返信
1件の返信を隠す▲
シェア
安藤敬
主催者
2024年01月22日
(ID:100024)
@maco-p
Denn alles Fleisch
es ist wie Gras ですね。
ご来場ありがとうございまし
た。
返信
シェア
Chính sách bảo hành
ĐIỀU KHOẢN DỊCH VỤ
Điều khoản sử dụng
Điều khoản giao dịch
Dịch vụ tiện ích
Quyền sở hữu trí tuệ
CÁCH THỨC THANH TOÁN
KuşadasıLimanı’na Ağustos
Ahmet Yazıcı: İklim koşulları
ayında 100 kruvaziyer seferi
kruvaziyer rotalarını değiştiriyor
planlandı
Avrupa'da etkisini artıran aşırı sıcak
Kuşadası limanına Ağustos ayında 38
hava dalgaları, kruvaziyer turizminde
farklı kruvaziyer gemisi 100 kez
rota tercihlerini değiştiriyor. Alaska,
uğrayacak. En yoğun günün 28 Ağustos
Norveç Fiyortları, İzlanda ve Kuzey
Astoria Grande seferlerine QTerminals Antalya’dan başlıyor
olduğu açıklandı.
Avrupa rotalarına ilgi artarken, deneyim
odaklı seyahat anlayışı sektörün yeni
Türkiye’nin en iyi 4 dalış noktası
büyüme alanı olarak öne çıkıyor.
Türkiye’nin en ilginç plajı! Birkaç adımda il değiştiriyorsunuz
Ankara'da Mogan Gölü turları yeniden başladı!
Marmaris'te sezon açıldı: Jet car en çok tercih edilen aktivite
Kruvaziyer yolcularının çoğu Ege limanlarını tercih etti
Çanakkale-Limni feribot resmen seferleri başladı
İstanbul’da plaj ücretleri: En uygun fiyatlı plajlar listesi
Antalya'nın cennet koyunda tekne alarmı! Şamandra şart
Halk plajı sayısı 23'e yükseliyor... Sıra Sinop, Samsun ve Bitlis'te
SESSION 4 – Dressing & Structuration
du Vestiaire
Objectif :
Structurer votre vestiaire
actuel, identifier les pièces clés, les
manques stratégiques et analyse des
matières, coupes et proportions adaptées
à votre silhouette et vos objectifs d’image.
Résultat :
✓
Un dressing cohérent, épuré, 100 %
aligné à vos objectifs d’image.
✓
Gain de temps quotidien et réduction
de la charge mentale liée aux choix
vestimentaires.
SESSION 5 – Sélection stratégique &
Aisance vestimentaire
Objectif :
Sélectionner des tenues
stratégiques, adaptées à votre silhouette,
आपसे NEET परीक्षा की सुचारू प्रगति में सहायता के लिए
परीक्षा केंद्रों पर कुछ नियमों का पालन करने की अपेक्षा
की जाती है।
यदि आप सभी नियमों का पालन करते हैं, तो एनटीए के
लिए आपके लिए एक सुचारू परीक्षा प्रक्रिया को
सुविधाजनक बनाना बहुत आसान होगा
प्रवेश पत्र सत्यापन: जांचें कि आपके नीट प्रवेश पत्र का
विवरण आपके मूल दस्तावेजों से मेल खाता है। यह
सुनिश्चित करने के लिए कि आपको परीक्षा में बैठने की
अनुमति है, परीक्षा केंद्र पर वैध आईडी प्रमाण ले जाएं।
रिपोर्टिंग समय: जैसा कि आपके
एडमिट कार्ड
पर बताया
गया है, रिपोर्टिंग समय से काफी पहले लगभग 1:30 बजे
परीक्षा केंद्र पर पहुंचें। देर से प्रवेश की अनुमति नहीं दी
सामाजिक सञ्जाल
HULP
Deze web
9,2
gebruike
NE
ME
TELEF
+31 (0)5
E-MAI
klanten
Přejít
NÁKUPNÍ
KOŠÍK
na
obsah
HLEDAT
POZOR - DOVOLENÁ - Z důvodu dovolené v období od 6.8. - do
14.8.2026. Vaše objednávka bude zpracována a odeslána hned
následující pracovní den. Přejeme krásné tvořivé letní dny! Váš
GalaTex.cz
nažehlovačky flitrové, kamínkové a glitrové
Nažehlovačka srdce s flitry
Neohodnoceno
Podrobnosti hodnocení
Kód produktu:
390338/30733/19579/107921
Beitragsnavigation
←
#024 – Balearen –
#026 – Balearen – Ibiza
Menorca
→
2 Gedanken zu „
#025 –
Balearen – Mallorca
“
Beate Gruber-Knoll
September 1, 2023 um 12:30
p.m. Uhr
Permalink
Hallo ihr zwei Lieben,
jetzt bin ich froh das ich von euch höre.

▸ Work instructions: Where a line above contains the word "image", copy that line.

▸ Final answer:
à votre silhouette et vos objectifs d’image.
aligné à vos objectifs d’image.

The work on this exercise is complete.